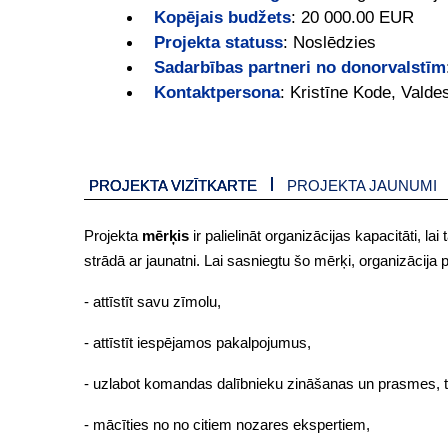
Kopējais budžets
:
20 000.00 EUR
Projekta statuss
:
Noslēdzies
Sadarbības partneri no donorvalstīm
Kontaktpersona
:
Kristīne Kode, Vald
PROJEKTA VIZĪTKARTE
PROJEKTA JAUNUMI
Projekta
mērķis
ir palielināt organizācijas kapacitāti, l
strādā ar jaunatni. Lai sasniegtu šo mērķi, organizācija p
- attīstīt savu zīmolu,
- attīstīt iespējamos pakalpojumus,
- uzlabot komandas dalībnieku zināšanas un prasmes, to
- mācīties no no citiem nozares ekspertiem,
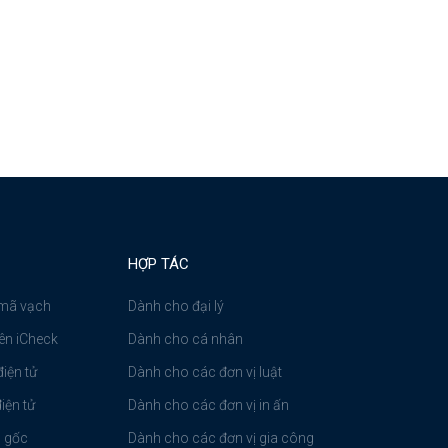
HỢP TÁC
 mã vạch
Dành cho đại lý
ên iCheck
Dành cho cá nhân
iện tử
Dành cho các đơn vị luật
iện tử
Dành cho các đơn vị in ấn
n gốc
Dành cho các đơn vị gia công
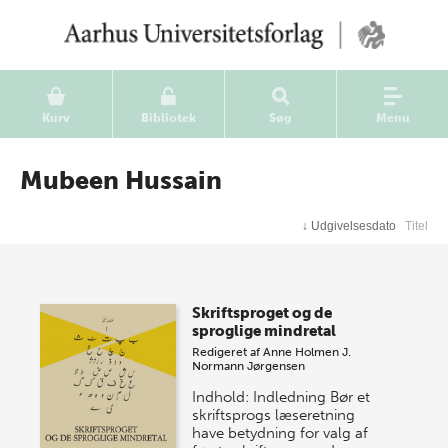
Kurv
Bibliotek
Søg
Menu
Mubeen Hussain
↓
Udgivelsesdato
Titel
Skriftsproget og de
sproglige mindretal
Redigeret af
Anne Holmen
J.
Normann Jørgensen
Indhold: Indledning Bør et
skriftsprogs læseretning
have betydning for valg af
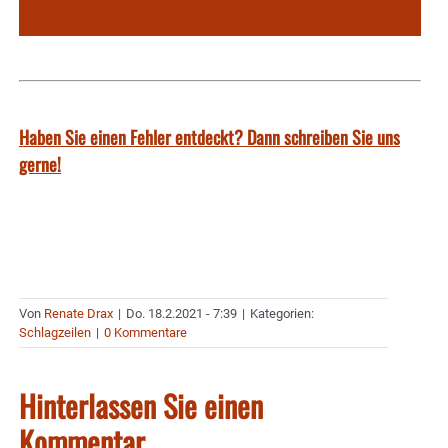
Haben Sie einen Fehler entdeckt? Dann schreiben Sie uns
gerne!
Von
Renate Drax
|
Do. 18.2.2021 - 7:39
|
Kategorien:
Schlagzeilen
|
0 Kommentare
Hinterlassen Sie einen
Kommentar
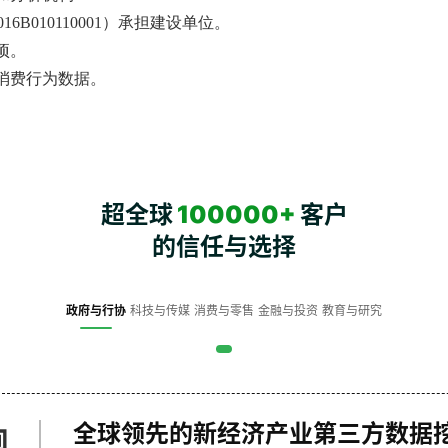
6B010110001）承担建设单位。
项。
消费行为数据。
超全球
100000+
客户
的信任与选择
政府与行协
科技与传媒
消费与零售
金融与投资
教育与研究
全球领先的新经济产业第三方数据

What is being asked:
Everything from the line containing "Do. 18.2.2021 - 7:39" through the last line of the records above is to be reproduced exactly, except the pictures.

The answer:
Do. 18.2.2021 - 7:39
|
Kategorien:
Schlagzeilen
|
0 Kommentare
Hinterlassen Sie einen
Kommentar
6B010110001）承担建设单位。
项。
消费行为数据。
超全球
100000+
客户
的信任与选择
政府与行协
科技与传媒
消费与零售
金融与投资
教育与研究
全球领先的新经济产业第三方数据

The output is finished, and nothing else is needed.